* [Given records]:
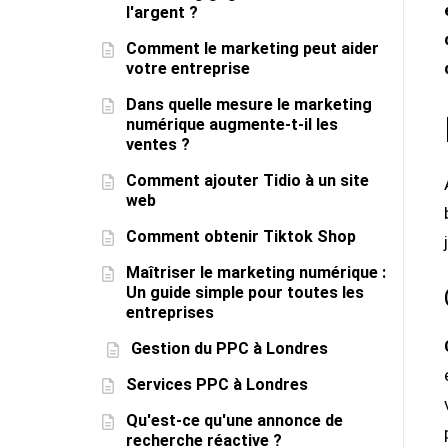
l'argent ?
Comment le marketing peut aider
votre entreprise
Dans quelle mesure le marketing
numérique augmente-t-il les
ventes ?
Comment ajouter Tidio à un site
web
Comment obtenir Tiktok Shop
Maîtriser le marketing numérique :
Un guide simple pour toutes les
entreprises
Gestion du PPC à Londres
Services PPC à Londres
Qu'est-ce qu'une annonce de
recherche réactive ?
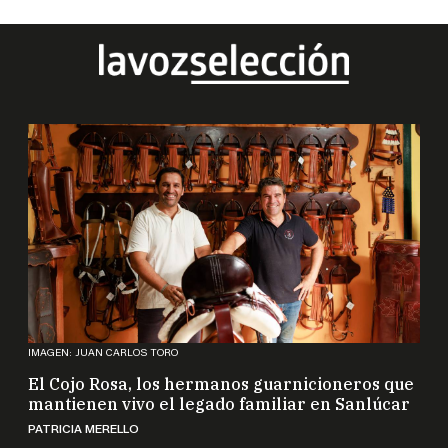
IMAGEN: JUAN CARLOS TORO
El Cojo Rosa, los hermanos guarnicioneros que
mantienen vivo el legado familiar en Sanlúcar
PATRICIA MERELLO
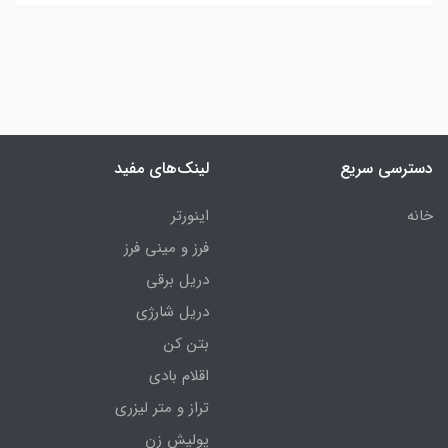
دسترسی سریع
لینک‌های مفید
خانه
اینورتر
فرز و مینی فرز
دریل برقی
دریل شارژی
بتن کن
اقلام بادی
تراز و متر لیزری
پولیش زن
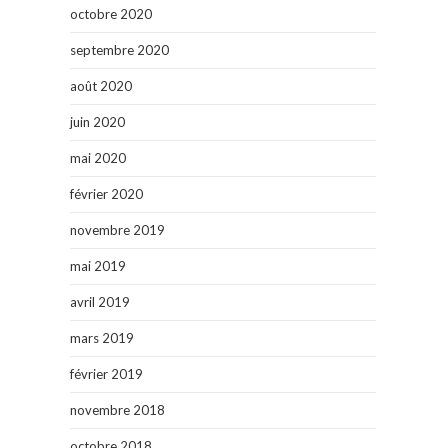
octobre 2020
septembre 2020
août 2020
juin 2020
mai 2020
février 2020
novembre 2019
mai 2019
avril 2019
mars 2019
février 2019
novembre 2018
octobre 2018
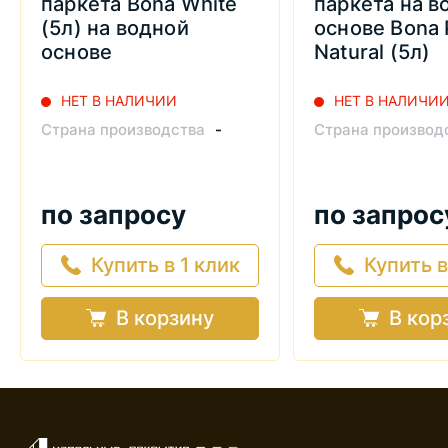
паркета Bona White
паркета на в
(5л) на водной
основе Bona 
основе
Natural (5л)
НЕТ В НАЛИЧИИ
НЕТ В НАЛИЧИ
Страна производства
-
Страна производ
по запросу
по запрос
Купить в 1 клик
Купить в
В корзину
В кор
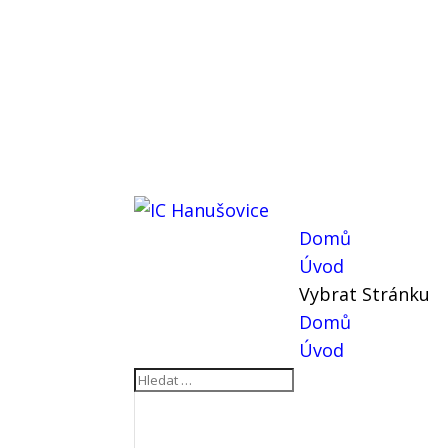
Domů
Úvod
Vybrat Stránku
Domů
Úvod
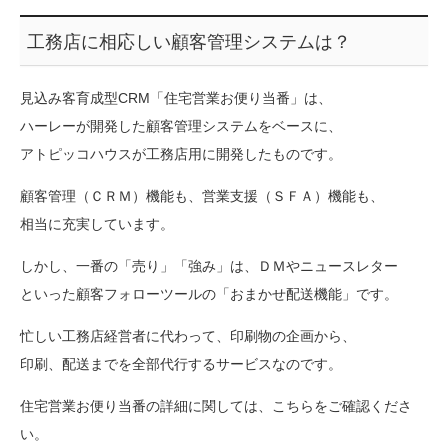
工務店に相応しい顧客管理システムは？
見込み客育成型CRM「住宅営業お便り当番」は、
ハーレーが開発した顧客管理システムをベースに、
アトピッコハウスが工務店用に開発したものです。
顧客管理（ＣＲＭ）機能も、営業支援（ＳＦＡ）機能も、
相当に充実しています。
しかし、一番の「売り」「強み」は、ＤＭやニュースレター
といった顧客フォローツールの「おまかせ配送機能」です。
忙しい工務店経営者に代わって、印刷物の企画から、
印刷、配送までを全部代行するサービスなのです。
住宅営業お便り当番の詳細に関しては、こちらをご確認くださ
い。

* [Instructions to follow]:
A faithful copy of every record is needed here. Leave the images out of it.

* [Response area]:
l'argent ?
Comment le marketing peut aider
votre entreprise
Dans quelle mesure le marketing
numérique augmente-t-il les
ventes ?
Comment ajouter Tidio à un site
web
Comment obtenir Tiktok Shop
Maîtriser le marketing numérique :
Un guide simple pour toutes les
entreprises
Gestion du PPC à Londres
Services PPC à Londres
Qu'est-ce qu'une annonce de
recherche réactive ?
IMAGEN: JUAN CARLOS TORO
El Cojo Rosa, los hermanos guarnicioneros que
mantienen vivo el legado familiar en Sanlúcar
PATRICIA MERELLO
دسترسی سریع
لینک‌های مفید
خانه
اینورتر
فرز و مینی فرز
دریل برقی
دریل شارژی
بتن کن
اقلام بادی
تراز و متر لیزری
پولیش زن
octobre 2020
septembre 2020
août 2020
juin 2020
mai 2020
février 2020
novembre 2019
mai 2019
avril 2019
mars 2019
février 2019
novembre 2018
octobre 2018
паркета Bona White
паркета на в
(5л) на водной
основе Bona 
основе
Natural (5л)
НЕТ В НАЛИЧИИ
НЕТ В НАЛИЧИ
Страна производства
-
Страна производ
по запросу
по запрос
Купить в 1 клик
Купить в
В корзину
В кор
Domů
Úvod
Vybrat Stránku
Domů
Úvod
工務店に相応しい顧客管理システムは？
見込み客育成型CRM「住宅営業お便り当番」は、
ハーレーが開発した顧客管理システムをベースに、
アトピッコハウスが工務店用に開発したものです。
顧客管理（ＣＲＭ）機能も、営業支援（ＳＦＡ）機能も、
相当に充実しています。
しかし、一番の「売り」「強み」は、ＤＭやニュースレター
といった顧客フォローツールの「おまかせ配送機能」です。
忙しい工務店経営者に代わって、印刷物の企画から、
印刷、配送までを全部代行するサービスなのです。
住宅営業お便り当番の詳細に関しては、こちらをご確認くださ
い。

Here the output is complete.